Statute of Limitations for Massachusetts Hazardous Waste Property Damages Claims Clarified (And, Possibly, Extended)

February 2018Advisories

Recently the Massachusetts Supreme Judicial Court found that the statute of limitations for a property damage claim brought by a private party under Chapter 21E did not begin to run until that private party knew that the environmental damage to their property was permanent. As noted in the Court’s opinion, “The plaintiff must have knowledge that he or she suffered damage that is not curable by the MCP remediation process.”

This ruling could be seen as having effectively extended the statute of limitations for these claims from what had previously been understood as being the rule, namely that the statute of limitations would begin to run when a plaintiff knew that there was damage to their property and also knew which party had caused that damage.

The land that was the subject of the case, Grand Manor Condominium Association & others v. City of Lowell, had been acquired by the City of Lowell in 1906. During the 1940s and 1950s, the City used the property as a landfill. The landfill was eventually covered and sat vacant until 1983, when the City conveyed the subject property to a real estate developer. The developer constructed the Grand Manor Condominium on the property and recorded the master deed for the condominium in 1985.

In 2008, site-work related excavation at the property on behalf of the Grand Manor Condominium Association identified contamination, which was consistent with the former use of the property as a landfill. In 2009, further investigations were performed by the Licensed Site Professional (the “LSP”) for the Condominium Association, as a result of which the property was reported to the Massachusetts Department of Environmental Protection (the “DEP”). The LSP for the Condominium Association concluded at that time that the nature and extent of the contamination was “not yet known.” Later in 2009, the Condominium Association sent a letter to the City regarding the identified contamination. The City subsequently filed several MCP reports with the DEP, including a combined Phase II/Phase III Report, which was submitted to the DEP in June 2012. The City’s Phase III Report indicated that it was not feasible to remove all of the landfill-related contamination from the site and so, instead, concluded that the most appropriate remedy was to install a cap over the former landfill materials. The plaintiffs then filed suit in October 2012, bringing both response costs and property damage claims.
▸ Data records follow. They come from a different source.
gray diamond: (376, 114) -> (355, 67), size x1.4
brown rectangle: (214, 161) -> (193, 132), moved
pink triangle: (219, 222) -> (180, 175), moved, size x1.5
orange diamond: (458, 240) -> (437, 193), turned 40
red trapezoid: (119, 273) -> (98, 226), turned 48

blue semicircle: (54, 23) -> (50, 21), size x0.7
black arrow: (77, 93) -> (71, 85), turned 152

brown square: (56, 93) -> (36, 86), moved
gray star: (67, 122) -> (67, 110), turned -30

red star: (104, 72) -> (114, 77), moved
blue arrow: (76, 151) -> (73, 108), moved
Interestingly, no mention is made of any pre-purchase due diligence performed on behalf of either the condominium developer or the purchasers of the individual condominium units, which could have identified the former landfill use at the subject property. It is not clear how rigorous environmental due diligence efforts were in connection with these transactions in the 1980s.
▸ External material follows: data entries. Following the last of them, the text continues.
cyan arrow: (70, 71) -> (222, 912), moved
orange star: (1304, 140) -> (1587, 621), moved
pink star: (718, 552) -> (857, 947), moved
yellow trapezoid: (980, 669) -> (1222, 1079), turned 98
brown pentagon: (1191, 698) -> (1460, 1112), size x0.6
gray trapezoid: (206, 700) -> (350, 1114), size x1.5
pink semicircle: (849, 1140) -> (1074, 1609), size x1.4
The Court’s decision, particularly to the extent that it is seen as extending the time period within which a Chapter 21E property damage claim could be brought, reflected an effort by the Court to satisfy one of the stated goals of Chapter 21E, namely “to ensure that costs and damages are borne by the appropriate responsible parties.” In addition, the Court noted that a cleanup in compliance with Chapter 21E and the MCP might not remove all of the identified contamination, particularly when doing so would be cost prohibitive. The Court reasoned that the plaintiff would not know whether contamination would remain until the relevant cleanup had been completed, (i.e., the plaintiff would not know whether the property damage it had suffered due to the residual contamination was permanent).

Note that Chapter 21E also provides a slightly different statute of limitations for the recovery of response costs, as opposed to property damages. In that case, the suit must be filed within three years of, among other things, the date when the plaintiff has finished cleaning up the property and incurred all of its response costs.

While the Court’s decision may have added some flexibility regarding the deadline by when a property damage claim must be brought under Chapter 21E, bringing those claims comfortably in advance of the deadline still is the much preferred path to follow.